Şimdi bütün dünyada, bir arada, birlikte, barış içerisinde olalım sesleri şu ya da bu şekilde her tarafta yükseliyor. Dünyada çok dinliliği, çok kültürlülüğü toplumsal barış içerisinde yüzyıllar boyunca yaşatan tek uygarlık İslam uygarlığı olmuştur. Bunu, hemen bütün medeniyet tarihçileri kabul etmektedirler. Yesrib’de hicretten önce uzun seneler süren Buas harpleriyle toplum iyice huzursuz idi. Hicret ve sonrasında ilan edilen kardeşlik antlaşmasıyla Medine’ye huzur ve barış gelmişti. İman, hürriyet ve hukuk kavramları arasında kurduğu mantıkî ilişki Bediüzzaman’ın siyasî görüşlerinin ve ferdin siyasî katılımının temelini oluşturur: “Zira Rabıta-i iman ile Sultan-ı Kâinat’a hizmetkâr olan adam, başkasına tezellül ve tenezzül etmeye ve başkasının tahakküm ve istibdadı altına girmeye o adamın izzet ve şehamet-i imaniyesi bırakmadığı gibi; başkasının hürriyet ve hukukuna tecavüz etmeyi dahi o adamın şefkat-ı imaniyesi bırakmaz. Evet bir padişahın doğru bir hizmetkârı, bir çobanın tahakkümüne tezellül etmez. Bir biçareye tahakküme dahi o hizmetkâr tenezzül etmez. Demek iman ne kadar mükemmel olursa, o derece hürriyet parlar. İşte Asr-ı Saadet...” (Nursî, 1992:81; 1990:23 Münâzarât)
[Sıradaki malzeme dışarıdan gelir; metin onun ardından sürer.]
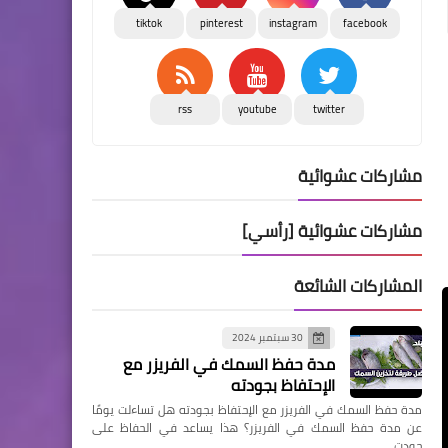
tiktok
pinterest
instagram
facebook
rss
youtube
twitter
مشاركات عشوائية
مشاركات عشوائية [رأسي]
المشاركات الشائعة
30 سبتمبر 2024
مدة حفظ السمك في الفريزر مع
الإحتفاظ بجودته
مدة حفظ السمك في الفريزر مع الإحتفاظ بجودته هل تساءلت يومًا
عن مدة حفظ السمك في الفريزر؟ هذا يساعد في الحفاظ على
جودت…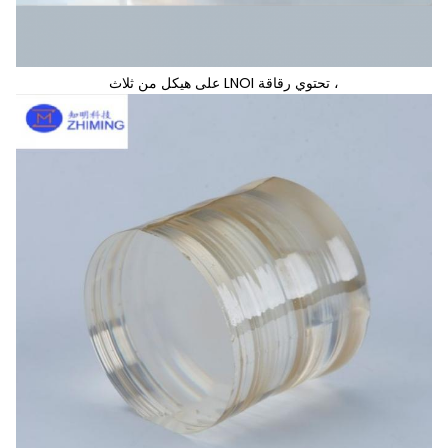
، تحتوي رقاقة LNOI على هيكل من ثلاث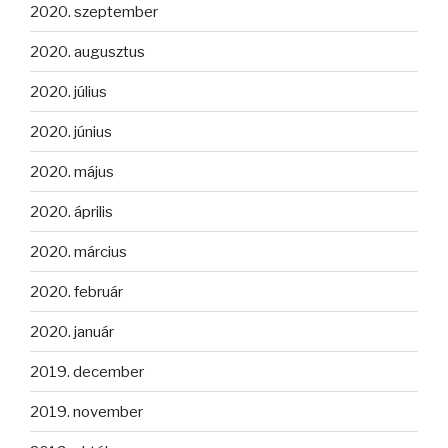
2020. szeptember
2020. augusztus
2020. július
2020. június
2020. május
2020. április
2020. március
2020. február
2020. január
2019. december
2019. november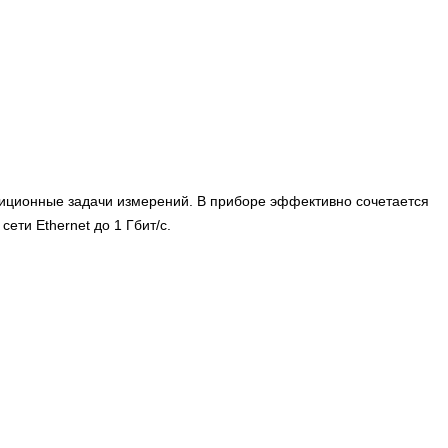
диционные задачи измерений. В приборе эффективно сочетается
ети Ethernet до 1 Гбит/с.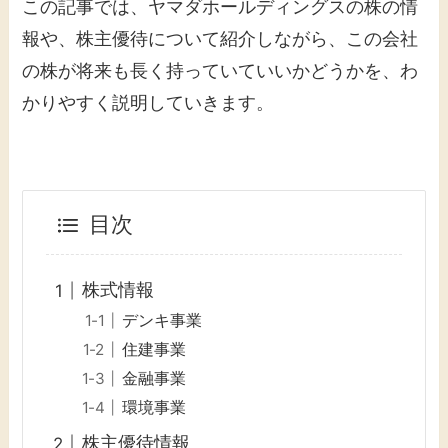
この記事では、ヤマダホールディングスの株の情
報や、株主優待について紹介しながら、この会社
の株が将来も長く持っていていいかどうかを、わ
かりやすく説明していきます。
目次
株式情報
デンキ事業
住建事業
金融事業
環境事業
株主優待情報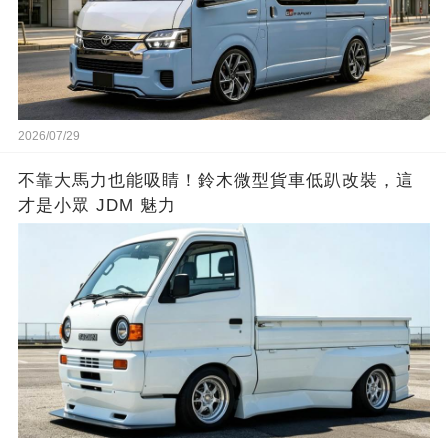
2026/07/29
不靠大馬力也能吸睛！鈴木微型貨車低趴改裝，這
才是小眾 JDM 魅力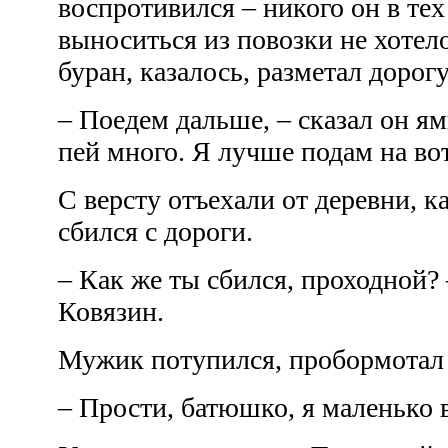
воспротивился – никого он в тех 
выноситься из повозки не хотело
буран, казалось, разметал дорог
– Поедем дальше, – сказал он я
пей много. Я лучше подам на во
С версту отъехали от деревни, 
сбился с дороги.
– Как же ты сбился, проходной?
Ковязин.
Мужик потупился, пробормотал 
– Прости, батюшко, я маленько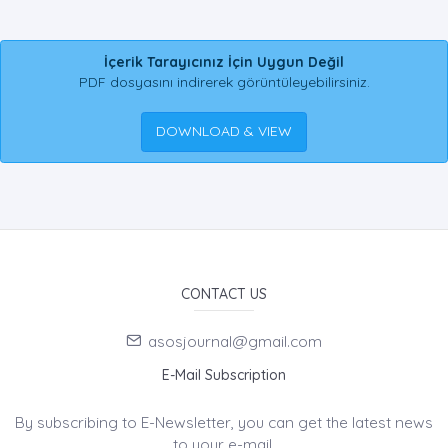
İçerik Tarayıcınız İçin Uygun Değil
PDF dosyasını indirerek görüntüleyebilirsiniz.
DOWNLOAD & VIEW
CONTACT US
asosjournal@gmail.com
E-Mail Subscription
By subscribing to E-Newsletter, you can get the latest news
to your e-mail.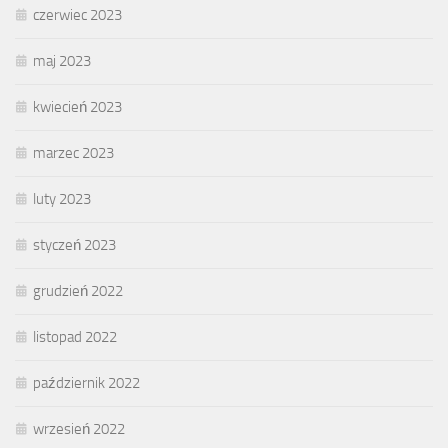
czerwiec 2023
maj 2023
kwiecień 2023
marzec 2023
luty 2023
styczeń 2023
grudzień 2022
listopad 2022
październik 2022
wrzesień 2022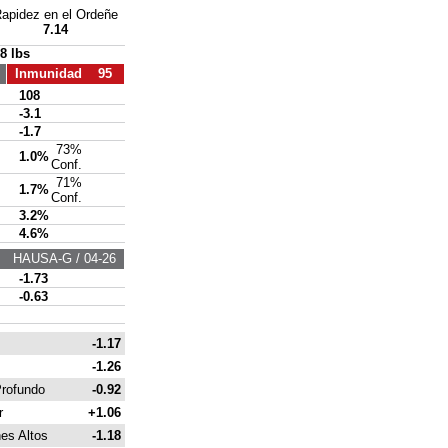
apidez en el Ordeñe
7.14
8 lbs
Inmunidad 95
108
-3.1
-1.7
73%
1.0%
Conf.
71%
1.7%
Conf.
3.2%
4.6%
HAUSA-G / 04-26
-1.73
-0.63
-1.17
-1.26
rofundo
-0.92
r
+1.06
es Altos
-1.18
Hz. Peygamber (sav)’in Yesrib’de inşa ettiği hususlardan birisi de müsbet hareketin dinamosu ve kurumsal anlamda ilk misali, “kardeşlik projesi” idi. Hz. Peygamber, Medine’de farklı dini gruplarla sözleşme imzalamış, ama onları asla Müslüman olmaya zorlamamıştı. Her şeye rağmen yine de onlarla birlikte yaşanmasını istemiştir. İktisadi, sosyal, kültürel ve dini açılardan farklı grupların bir arada barış, huzur ve güven içerisinde yaşaması için Peygamberimiz Yesrib’de bir takım tedbirler almıştır: Muhacirlerin yerleştirilmesi, onların ve ailelerinin temel ihtiyaçlarının karşılanması amacıyla Muhacirler ile Ensar arasında sosyal ve iktisadi yardımlaşma ve dayanışma ilişkisinin kurulduğu antlaşmaya “muâhât” (kardeşleşme) adı verilmiştir. Müslümanları bu şekilde kardeş yaptıktan sonra Enes b. Malik’in evinde bütün Mekke’li ve Medine’li Müslümanların ileri gelenlerini bir araya getirerek onlarla bir sözleşme yapılmıştır. Müslümanlar ile gayri Müslimler bu sözleşmeyi imzalamış ve bu sözleşme “Medine Vesikası” olarak tarihteki yerini almıştır. Bu sözleşmeyi Müslümanlar, Yahudiler ve diğer bütün kesimler kabul etmiştir. Sözleşmenin ilk kısmı Müslümanlar, ikinci kısmı Yahudiler ve diğer gayr-ı Müslim kesimlerle ilgilidir.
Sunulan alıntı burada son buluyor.